Greater genetic variance for dispersion in plasma leptin, a physiological trait, may reflect its more ephemeral nature compared to body fat, an accrued progressive character. Genetic effects on incidental phenotypes such as leptin might be effectively characterized with randomization-detection methodologies in addition to classical approaches, helping identify incipient or borderline cases or providing new therapeutic targets.
瘦素是一种关键的摄食、代谢和糖尿病介质,根据饱腹感表现出偶发性表达。瘦素的遗传调控也应该是偶发性的。
来自杰克逊实验室的三个小鼠队列的数据-402(174F,228M)稀释棕色非阿育王(DBA/2)×DU6i 杂交,142 非肥胖型糖尿病(NOD/ShiLtJ×(NOD/ShiLtJ×129S1/SvImJ.H2g7)N2 回交雌性,和 204 雄性非肥胖非糖尿病(NON)×新西兰肥胖(NZO/HlLtJ)相互回交-用于检测与血浆瘦素绝对残差相关的基因座和反正弦转换的脂肪百分比(“表型分散”;PDpLep 和 PDAFP)。来自 43 个近交系的 1780 只小鼠的个体数据也用于估计每个性状中分散的遗传方差和协方差。

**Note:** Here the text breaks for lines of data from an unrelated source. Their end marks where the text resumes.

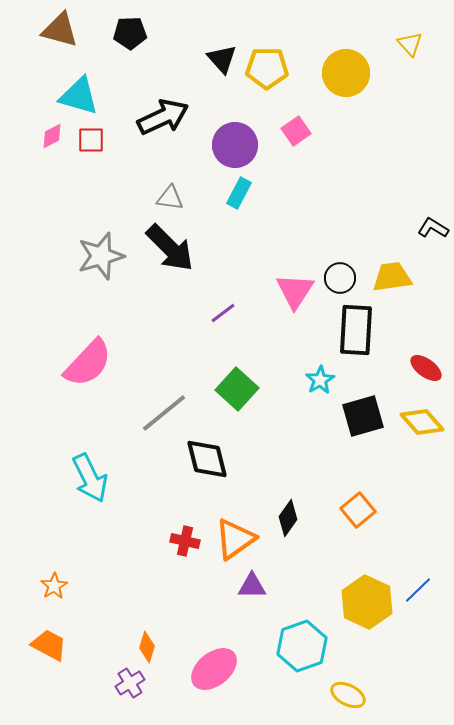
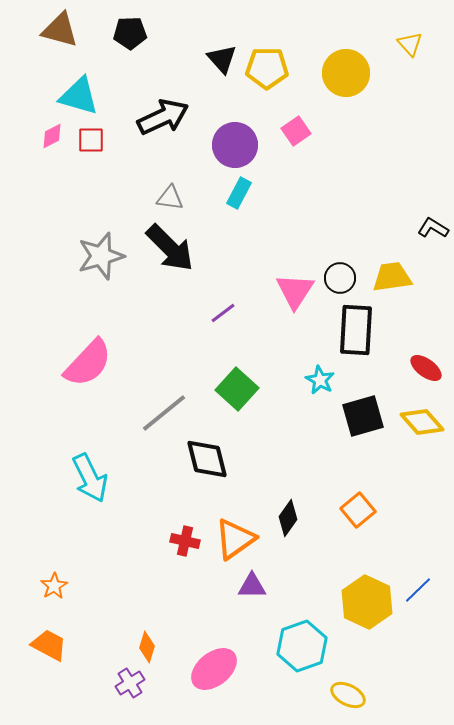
cyan star at (320, 380): rotated 12 degrees counterclockwise
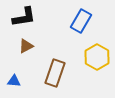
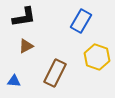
yellow hexagon: rotated 10 degrees counterclockwise
brown rectangle: rotated 8 degrees clockwise
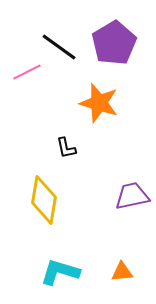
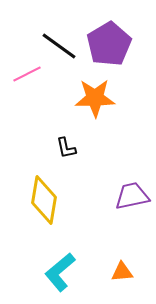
purple pentagon: moved 5 px left, 1 px down
black line: moved 1 px up
pink line: moved 2 px down
orange star: moved 4 px left, 5 px up; rotated 18 degrees counterclockwise
cyan L-shape: rotated 57 degrees counterclockwise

检测到多个与 PDpLep 相关的基因座,包括可能是同源 Chr17 基因座,但 Chr6 上只有一个位置与 PDAFP 相关。与共识 Chr17 PDpLep 基因座相关的编码 SNP 发生在免疫和癌症基因、与糖尿病和能量调节相关的基因、转录后处理器和犁鼻器变体中。PDpLep 的遗传结构存在雌雄间差异的证据。PDpLep 的遗传力中等[公式:见文本],PDAFP 的遗传力低[公式:见文本];这些性状的分散性具有高度的遗传相关性(r=0.8)。
血浆瘦素生理性状的分散性具有更大的遗传方差,可能反映了其比体脂肪更短暂的性质,体脂肪是一种累积的渐进特征。除了经典方法外,随机化检测方法还可以有效地描述瘦素等偶发性表型的遗传效应,有助于识别初期或边缘病例,或提供新的治疗靶点。